Consider the following concept
which requires
the value_type
of a range
R
is printable:
#include <iostream>
#include <iterator>
template <class R, typename T = std::ranges::range_value_t<R>>
concept printable_range = requires(std::ostream& os, const T& x) { os << x; };
It works fine with std::vector<int>
on different three compliers:
static_assert(printable_range<std::vector<int>>);
but if I define a template operator<<
function with any type x
after concepts
define:
std::ostream& operator<<(std::ostream& os, const auto& x) { return os << x; }
GCC and MSVC can pass the following assert but Clang fails:
static_assert(printable_range<std::vector<std::vector<int>>>);
Which compiler should I trust? It seems like a Clang bug.
Weirdly, If I define a custom struct S
with operator<<
support before the concept
printable_range
define:
struct S{};
std::ostream& operator<<(std::ostream& os, const S&) { return os; }
Same assert fails with MSVC, but GCC still accept it:
static_assert(printable_range<std::vector<std::vector<int>>>);
Is it an MSVC bug?
If I transform the operator<<
function into a named function print
, then all the compiler fails on the second assert. This surprised me since it looks equivalent to case 1, the key points here are the member function vs. free function or operator overloading function vs. free function?

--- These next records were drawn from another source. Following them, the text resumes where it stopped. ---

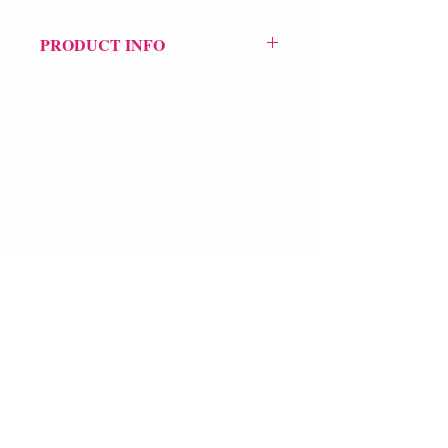
PRODUCT INFO
Price £21.50
ISBN: 9781324078937
Pub: WW Norton & Co (US)
Pub Date: 25th Oct 2024
Format: Hardback
Extent: 112 pp
VERVE Poetry Bookshop
POETRY collection
07713236205
info@vervepoetrybookshop.com
Find Us
FAQ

void print(int x) { std::cout << x; };
template <class R, typename T = std::ranges::range_value_t<R>>
concept printable_range = requires(const T& x) { print(x); };
void print(auto x) { std::cout << x; };
static_assert(printable_range<std::vector<int>>);
static_assert(printable_range<std::vector<std::vector<int>>>); // failed!
Which compiler should I trust? It seems like a Clang bug.
This is a GCC/MSVC bug. Name lookup for os << x
will perform argument-dependent lookup to find any other associated operator<<
s, but the associated namespaces here are just std
. Your operator<<
is not in namespace std
, so lookup should not find it, so there should be no viable candidates.
The fact that GCC and MSVC do so is a bug.
The issue with GCC is that its lookup with operators, specifically, just finds more things than it should (see 51577, thanks T.C.). That's why it can find the operator<<
but not the print
.
Really, these are the same example, just with a different name (print
vs operator<<
) and they should have the same behavior.